The Sensex gained 24.53 points to 19,760.30 in May 2013 compared to over 6 per cent drop in May 2012. In 2010 and 2011, Sensex fell around 2.5 per cent in May.
“Domestic markets saw positive trend last month owing to strong global markets. Also, foreign fund inflows supported the positive domestic market trend,” said Ashika Stock Brokers, Research Head, Paras Bothra.
Overseas investors have poured in over Rs 22,000 crore (about $4 billion) in the Indian stock market in May 2013.
Foreign institutional investors (FIIs) were gross buyers of shares worth Rs 74,469 crore, while they sold equities amounting to Rs 52,300 crore, translating into a net inflow of Rs 22,168 crore ($4.04 billion) in May, as per SEBI data.
“Markets saw upmove in the month of May amid good overseas investment in Indian equities, better fourth quarter earnings, interest rate cut and deceleration in inflation,” said Gajendra Nagpal, CEO, Unicon Financial Solutions.
RBI had on May 3 cut the key interest rate by 0.25 per cent to 7.25 per cent. Inflation fell to over three year low of 4.89 per cent in April. These positive cues also helped, said experts.

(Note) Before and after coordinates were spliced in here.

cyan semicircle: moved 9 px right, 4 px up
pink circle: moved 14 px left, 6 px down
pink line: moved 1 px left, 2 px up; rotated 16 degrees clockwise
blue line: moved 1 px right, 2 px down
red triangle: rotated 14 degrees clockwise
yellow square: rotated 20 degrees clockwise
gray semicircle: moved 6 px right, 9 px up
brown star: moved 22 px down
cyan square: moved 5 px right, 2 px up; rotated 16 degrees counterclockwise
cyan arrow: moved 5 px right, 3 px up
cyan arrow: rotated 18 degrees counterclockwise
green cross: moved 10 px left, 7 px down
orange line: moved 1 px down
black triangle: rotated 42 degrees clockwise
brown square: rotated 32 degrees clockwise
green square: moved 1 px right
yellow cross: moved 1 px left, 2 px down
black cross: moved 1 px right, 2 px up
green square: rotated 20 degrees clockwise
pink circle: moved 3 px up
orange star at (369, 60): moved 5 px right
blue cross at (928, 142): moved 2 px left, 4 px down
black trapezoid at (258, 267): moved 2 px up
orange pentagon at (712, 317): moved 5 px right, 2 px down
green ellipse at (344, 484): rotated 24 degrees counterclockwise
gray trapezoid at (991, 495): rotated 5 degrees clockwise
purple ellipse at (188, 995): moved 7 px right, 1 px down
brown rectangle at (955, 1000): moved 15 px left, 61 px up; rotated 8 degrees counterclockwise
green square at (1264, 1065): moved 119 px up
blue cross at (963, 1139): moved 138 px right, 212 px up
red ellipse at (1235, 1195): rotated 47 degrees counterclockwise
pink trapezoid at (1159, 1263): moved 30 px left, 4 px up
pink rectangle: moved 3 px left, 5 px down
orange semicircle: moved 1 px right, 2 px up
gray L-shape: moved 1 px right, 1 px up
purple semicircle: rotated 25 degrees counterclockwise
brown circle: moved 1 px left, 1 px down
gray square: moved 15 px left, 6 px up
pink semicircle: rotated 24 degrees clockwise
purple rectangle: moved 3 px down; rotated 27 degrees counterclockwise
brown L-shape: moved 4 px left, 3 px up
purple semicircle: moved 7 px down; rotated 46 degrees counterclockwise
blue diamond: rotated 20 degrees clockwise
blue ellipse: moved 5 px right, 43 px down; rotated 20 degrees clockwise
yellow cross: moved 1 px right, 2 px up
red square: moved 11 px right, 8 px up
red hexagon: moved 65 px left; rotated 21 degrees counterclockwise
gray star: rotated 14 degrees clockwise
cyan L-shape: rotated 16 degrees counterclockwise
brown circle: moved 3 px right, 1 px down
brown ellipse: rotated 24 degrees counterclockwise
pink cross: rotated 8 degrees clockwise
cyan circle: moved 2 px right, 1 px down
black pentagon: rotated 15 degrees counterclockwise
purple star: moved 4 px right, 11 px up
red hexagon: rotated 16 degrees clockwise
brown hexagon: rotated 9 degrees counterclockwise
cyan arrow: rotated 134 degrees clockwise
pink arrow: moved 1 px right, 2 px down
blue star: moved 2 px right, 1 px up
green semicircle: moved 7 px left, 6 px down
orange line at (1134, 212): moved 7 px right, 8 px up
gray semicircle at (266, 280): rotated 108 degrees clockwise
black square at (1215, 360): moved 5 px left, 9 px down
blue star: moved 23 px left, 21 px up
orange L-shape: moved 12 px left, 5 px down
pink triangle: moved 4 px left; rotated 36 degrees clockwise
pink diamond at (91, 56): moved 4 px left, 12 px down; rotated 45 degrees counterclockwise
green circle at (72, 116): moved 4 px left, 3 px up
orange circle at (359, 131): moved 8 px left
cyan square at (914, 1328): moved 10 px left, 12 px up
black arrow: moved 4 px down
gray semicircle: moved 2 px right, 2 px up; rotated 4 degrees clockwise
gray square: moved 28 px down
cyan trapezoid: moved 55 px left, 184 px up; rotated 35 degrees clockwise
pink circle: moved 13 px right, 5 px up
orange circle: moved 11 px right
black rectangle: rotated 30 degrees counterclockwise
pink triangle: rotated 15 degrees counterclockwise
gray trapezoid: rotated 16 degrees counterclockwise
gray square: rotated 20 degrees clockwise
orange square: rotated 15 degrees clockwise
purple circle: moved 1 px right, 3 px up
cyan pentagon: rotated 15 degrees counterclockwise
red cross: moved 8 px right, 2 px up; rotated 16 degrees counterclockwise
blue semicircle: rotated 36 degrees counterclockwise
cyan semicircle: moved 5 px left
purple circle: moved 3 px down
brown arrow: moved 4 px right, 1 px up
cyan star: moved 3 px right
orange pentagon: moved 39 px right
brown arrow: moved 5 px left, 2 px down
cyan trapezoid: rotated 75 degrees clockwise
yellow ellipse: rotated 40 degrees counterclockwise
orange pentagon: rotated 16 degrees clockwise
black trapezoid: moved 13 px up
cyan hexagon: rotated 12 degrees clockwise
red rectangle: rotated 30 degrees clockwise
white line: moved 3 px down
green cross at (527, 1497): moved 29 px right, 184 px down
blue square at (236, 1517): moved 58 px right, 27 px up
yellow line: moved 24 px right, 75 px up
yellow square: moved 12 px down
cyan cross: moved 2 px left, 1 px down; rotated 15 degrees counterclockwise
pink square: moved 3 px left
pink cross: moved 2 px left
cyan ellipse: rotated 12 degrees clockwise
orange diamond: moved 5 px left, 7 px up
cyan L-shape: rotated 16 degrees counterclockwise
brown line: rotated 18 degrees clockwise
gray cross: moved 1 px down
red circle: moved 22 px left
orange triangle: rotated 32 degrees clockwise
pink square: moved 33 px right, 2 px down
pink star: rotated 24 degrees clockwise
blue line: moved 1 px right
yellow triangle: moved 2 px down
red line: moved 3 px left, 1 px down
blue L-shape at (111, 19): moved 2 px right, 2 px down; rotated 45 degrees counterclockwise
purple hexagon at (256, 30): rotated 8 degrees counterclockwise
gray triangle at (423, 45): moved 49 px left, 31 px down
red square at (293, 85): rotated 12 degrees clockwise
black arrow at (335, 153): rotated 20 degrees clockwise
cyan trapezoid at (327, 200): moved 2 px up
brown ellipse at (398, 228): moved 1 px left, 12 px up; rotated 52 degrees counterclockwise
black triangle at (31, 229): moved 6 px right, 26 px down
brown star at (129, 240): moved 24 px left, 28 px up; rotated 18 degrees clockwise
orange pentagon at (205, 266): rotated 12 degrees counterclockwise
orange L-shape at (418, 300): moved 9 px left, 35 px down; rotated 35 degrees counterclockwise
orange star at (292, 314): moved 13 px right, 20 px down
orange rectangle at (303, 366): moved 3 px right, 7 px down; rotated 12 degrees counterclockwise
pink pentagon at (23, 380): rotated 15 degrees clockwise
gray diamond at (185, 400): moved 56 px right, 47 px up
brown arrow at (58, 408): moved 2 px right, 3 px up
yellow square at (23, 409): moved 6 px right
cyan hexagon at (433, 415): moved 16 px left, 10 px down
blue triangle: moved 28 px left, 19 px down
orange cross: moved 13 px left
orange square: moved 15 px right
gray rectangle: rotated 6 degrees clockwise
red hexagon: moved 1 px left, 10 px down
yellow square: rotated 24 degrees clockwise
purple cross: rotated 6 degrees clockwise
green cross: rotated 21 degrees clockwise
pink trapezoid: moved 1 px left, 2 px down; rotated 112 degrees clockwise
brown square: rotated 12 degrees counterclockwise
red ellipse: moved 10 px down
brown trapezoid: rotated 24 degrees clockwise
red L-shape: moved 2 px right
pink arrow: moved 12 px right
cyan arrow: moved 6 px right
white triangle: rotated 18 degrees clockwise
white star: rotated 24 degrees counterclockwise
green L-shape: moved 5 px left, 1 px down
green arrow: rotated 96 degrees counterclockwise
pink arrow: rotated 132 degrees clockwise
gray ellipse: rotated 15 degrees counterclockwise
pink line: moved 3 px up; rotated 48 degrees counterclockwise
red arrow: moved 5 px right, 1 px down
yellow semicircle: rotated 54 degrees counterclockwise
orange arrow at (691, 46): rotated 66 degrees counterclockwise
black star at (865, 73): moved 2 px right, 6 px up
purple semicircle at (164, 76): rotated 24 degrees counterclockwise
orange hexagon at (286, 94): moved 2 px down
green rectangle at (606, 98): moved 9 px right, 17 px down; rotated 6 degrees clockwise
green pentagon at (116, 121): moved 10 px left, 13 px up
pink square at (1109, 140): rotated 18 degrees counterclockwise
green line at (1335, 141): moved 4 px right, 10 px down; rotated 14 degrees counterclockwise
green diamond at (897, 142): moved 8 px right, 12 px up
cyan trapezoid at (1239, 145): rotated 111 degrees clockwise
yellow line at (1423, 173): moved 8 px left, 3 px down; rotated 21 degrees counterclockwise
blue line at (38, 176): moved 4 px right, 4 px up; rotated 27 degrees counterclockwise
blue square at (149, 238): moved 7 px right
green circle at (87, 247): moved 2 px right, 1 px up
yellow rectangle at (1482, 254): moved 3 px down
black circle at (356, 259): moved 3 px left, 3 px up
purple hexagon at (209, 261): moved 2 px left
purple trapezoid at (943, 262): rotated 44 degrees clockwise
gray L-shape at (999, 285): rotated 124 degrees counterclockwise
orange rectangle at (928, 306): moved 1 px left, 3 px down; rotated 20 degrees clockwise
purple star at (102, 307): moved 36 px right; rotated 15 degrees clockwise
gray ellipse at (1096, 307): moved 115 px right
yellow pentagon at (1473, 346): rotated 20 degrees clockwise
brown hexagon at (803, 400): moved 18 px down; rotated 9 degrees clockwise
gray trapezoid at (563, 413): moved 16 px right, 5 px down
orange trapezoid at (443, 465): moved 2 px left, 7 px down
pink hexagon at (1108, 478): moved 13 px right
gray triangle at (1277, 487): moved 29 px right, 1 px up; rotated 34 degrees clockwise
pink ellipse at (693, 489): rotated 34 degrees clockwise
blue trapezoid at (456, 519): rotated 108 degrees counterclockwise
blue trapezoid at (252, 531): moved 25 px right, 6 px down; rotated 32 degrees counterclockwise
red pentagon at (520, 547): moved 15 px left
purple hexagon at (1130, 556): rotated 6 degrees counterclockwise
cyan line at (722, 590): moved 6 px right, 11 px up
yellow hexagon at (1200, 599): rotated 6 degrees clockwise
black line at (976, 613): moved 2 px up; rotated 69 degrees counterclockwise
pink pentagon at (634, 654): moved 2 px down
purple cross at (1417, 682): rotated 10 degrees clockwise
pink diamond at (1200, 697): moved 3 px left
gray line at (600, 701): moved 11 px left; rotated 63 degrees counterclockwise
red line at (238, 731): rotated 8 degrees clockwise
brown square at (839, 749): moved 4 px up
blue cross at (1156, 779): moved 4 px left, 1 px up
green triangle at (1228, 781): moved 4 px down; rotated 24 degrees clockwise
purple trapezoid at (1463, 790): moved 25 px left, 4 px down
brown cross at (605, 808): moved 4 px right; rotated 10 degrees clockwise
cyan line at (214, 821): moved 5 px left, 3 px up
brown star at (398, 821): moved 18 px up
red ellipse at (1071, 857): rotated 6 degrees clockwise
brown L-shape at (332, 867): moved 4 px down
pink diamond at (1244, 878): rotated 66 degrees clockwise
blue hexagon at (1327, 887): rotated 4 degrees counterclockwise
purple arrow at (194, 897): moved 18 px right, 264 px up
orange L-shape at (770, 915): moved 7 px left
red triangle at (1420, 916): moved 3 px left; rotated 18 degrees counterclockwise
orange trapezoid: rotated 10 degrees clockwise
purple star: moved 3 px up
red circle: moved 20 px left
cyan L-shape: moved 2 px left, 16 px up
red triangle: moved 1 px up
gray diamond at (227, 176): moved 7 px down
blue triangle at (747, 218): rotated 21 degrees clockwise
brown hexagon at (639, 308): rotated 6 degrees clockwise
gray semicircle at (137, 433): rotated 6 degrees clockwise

In previous years, May has been mostly bad for the stock markets globally, but the Indian markets had seen mostly alternate gains and losses during May till 2009.
The “Sell in May and go away” strategy is that an investor who sells stock holdings in May and gets back into the equity market in November, avoiding the typically volatile May-October period, would be better off than an investor who stays in equities throughout the year.